Mungkin itu sedikit pengamatan saya di
panggung seni Bumiayu Fair, masih banyak permasalan lain di dunia kesenian di
Bumiayu tetapi disini saya mengambil contoh tersebut. Selanjutnya saya tidak
akan membahas secara mendalam masalah panggung seni di Bumiayu Fair. Memang
idealnya kritik diperlukan bukan hanya dalam acara tersebut, dalam segala
sesuatu yang telah muncul di hadapan publik. Dalam pengamatan saya atmosfir
seni di Bumiayu ada semacam privilise, yang mengakibatkan tertutupnya hak
individu lain dalam mengungkapkan pendapat atau kritiknya. Selain itu menjadi
monoton ketika yang muncul atau tampil hanya orang-orang itu saja, acaranya
hanya seperti itu saja, penampilannya cuma biasa saja. Seperti yang saya
tuliskan pada awal tulisan ini, yaitu bentuk pernyataan dari seseorang yang
mengungkapkan “jangan dulu mengkritik”. Privilise yang diberikan kepada
individu dalam suatu komunitas tersebut, walaupun itu secara sadar atau tidak
sadar, saya juga kurang mengetahui. Sehingga yang terjadi adalah mandeknya
kritik atau mediator teknis dalam konstruksi dunia seni di Bumiayu.

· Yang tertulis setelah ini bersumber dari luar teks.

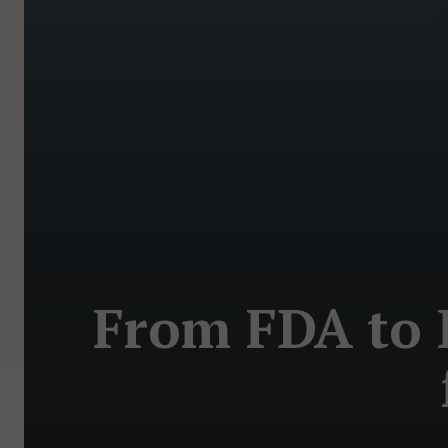
From FDA to P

Dengan tidak adanya salah satu konstruksi seni
tersebut maka yang terjadi adalah sebuah ketimpangan dan arogansi. Mereka yang
menjadi author merasa bahwa karyanya sudah benar atau bagus,
penampilanya sudah pantas, gayanya sudah luar biasa secara subyektif. Padahal
dalam dunia kesenian adalah unity yang saling melengkapi dan mengisi, sang
pencipta ingin karyanya di apresiasi dan sang audiens ingin memberikan komentar
terhadap karya yang dilihatnya. Semua menjadi satu kesatuan yang nantinya akan
menjadi balan dan berjalan harmonis. Dunia kritik mengkrtik bukanlah hal yang
menjelek-jelekan, memojokan, menggurui atau menghancurkan. Jadi kita harus bisa
mengklarifikasinya dan menyikapinya dengan tujuan untuk menjadikannya mejadi
lebih baik. Yang merasa sebagai kreator akan mendapat masukan dari audiens, dan
penikmat akan belajar mengkritisi karya seninya. Sehingga diharapkan akan
terjadi kesinambungan, kreator akan lebih percaya dalam menampilkan karyanya
dan sebaliknya apresiator akan menjadi pengamat yang kritis dan cerdas.
Memang kritik itu tidak hanya ditujukan buat
orang lain saja, kita sendiri dapat mengkritisi subyektivitas kita. Jadi tidak
ada salahnya melakukan kritik mengktitik, jika masih kontekstual dan sesuai
dengan porsinya. Semua orang mempunyai hak untuk mengungkapkan pendapatnya kepada siapa saja dan tentunya di imbangi
dengan sebuah tanggung jawab. Jika memang belum ada kesiapan dalam menghadapi
sebuah kritik memang itu kembali kepada individu masing-masing atau suatu
kelompok. Akan menunggu kritik jika
sudah mencapai popularitas atau dikritik ketika memang sudah saatnya dan
membutuhkan saran dari seseorang. Tidak perlu menunggu, semua kembali kepada
individu masing-masing, yang secara sadar memang harus tahu substansi dari
kritik. Ketidaksiapan kita dalam menerima kritik memang menjadi kecenderungan,
yang membedakan kita dengan bangsa Barat. Sebagai penutup akan saya kutip
pernyataan dari pemikir kebangsaan Libanon Dr. Ali Harb “ Inilah sebenarnya
titik perbedaan antara kita dengan Barat. Mereka mengkritik subyektivitas
mereka sendiri, sedangkan kita tidak. Mereka menjelaskan batasan-batasannya dan
menguraikan segi-segi kelemahannya sendiri di saat kita menutup-nutupi
kekalahan kita dan menyembunyikan realitas kita “.
Referensi :
· Membedah Mitos-mitos Budaya Massa, Roland
Barthes.
· Relativitas Kebenaran, Dr. Ali Harb.
· Posmodernisme dan Budaya Pop, Angela Mc
Robbie.
· Tamasya Dalam Hiperealitas, Umberto Eco.